Across and around Paris, plans that have been on the drawing board for seven years since the city won the right to host the 2024 Olympics are turning into reality, 100 days from the start of the world's biggest sporting event.

The flurry of activity, including the hoisting of giant Olympic rings onto the Eiffel Tower, is giving Parisians the chance to glimpse for the first time how the 17-day extravaganza will transform the city.

"You can see them putting the infrastructure up," sports fan and Paris resident Valentin Fargier, 27, told AFP. "The city's being tidied up and the monuments are clean.
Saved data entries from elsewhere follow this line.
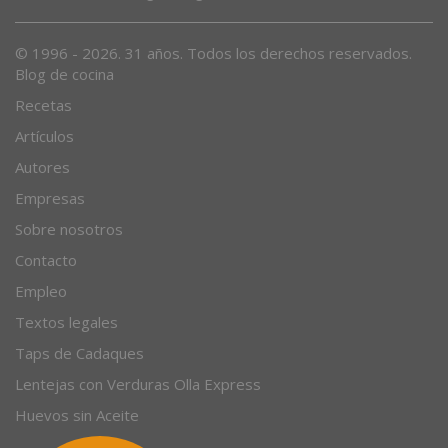
Desde 1996, el magazine gastronómico en internet.
© 1996 - 2026. 31 años. Todos los derechos reservados.
Blog de cocina
Recetas
Artículos
Autores
Empresas
Sobre nosotros
Contacto
Empleo
Textos legales
Taps de Cadaques
Lentejas con Verduras Olla Express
It's going to be great."

Unlike in previous Olympics, only two new permanent sports venues have been built for Paris 2024 in a deliberate change of strategy to make the Games cheaper and more "sober."

An 8,000-seat arena that will host the badminton and rhythmic gymnastics was inaugurated in a deprived part of northern Paris in February, while President Emmanuel Macron cut the ribbon at a new aquatics centre in a nearby suburb on April 4.
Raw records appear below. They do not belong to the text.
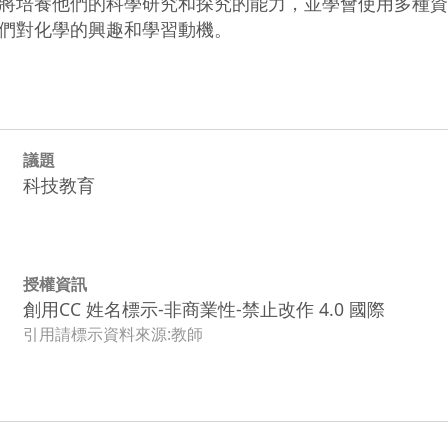
將培養他們的科學研究和探究的能力，並學會使用多種資
們對化學的興趣和學習動機。
議題
科技教育
授權資訊
創用CC 姓名標示-非商業性-禁止改作 4.0 國際
引用請標示資料來源:教師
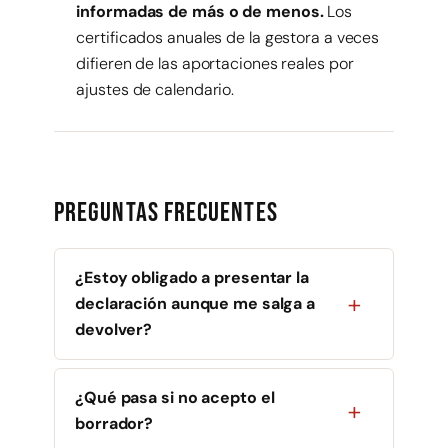
informadas de más o de menos.
Los
certificados anuales de la gestora a veces
difieren de las aportaciones reales por
ajustes de calendario.
Preguntas frecuentes
¿Estoy obligado a presentar la
declaración aunque me salga a
devolver?
¿Qué pasa si no acepto el
borrador?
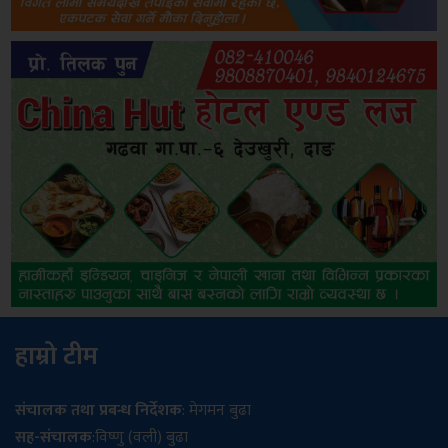
हाम्रो टीम
संचालक तथा प्रबन्ध निर्देशक
: मेगमन बुढा
सह-संचालक
:विष्णु (वली) बुढा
Elsewhere, 95 percent of the sport is set to take place in existing venues, or in the temporary stands that are sprouting like mushrooms ahead of the start of the Games on July 26 and the Paralympics on August 28.

Beach volleyball will be played in front of the Eiffel Tower, with archery at the Invalides monument. Skateboarding will take place at Place de la Concorde and the Chateau de Versailles will host the equestrian events.

In total, 200,000 seats are being installed in temporary venues.

The river Seine will host the open-water swimming -- pollution permitting -- as well as the spectacular opening ceremony that will see teams sail down it in a flotilla of boats in front of up to half a million spectators.

- Terror threat -

Organisers insist that everything from the infrastructure to their budget is under control.

"We're ready for this final straight," chief organiser Tony Estanguet told reporters at a press conference to mark the 100-day countdown last week. "We've built up a lot of confidence and peace of mind."

He noted that construction work was often "the biggest challenge that poses problems for the organisation of the Games." "The timetable has been perfectly respected, which is a relief for us," he said.

The main doubts concern the extravagant water-borne opening ceremony -- the first time an Olympics has opened outside the main athletics stadium.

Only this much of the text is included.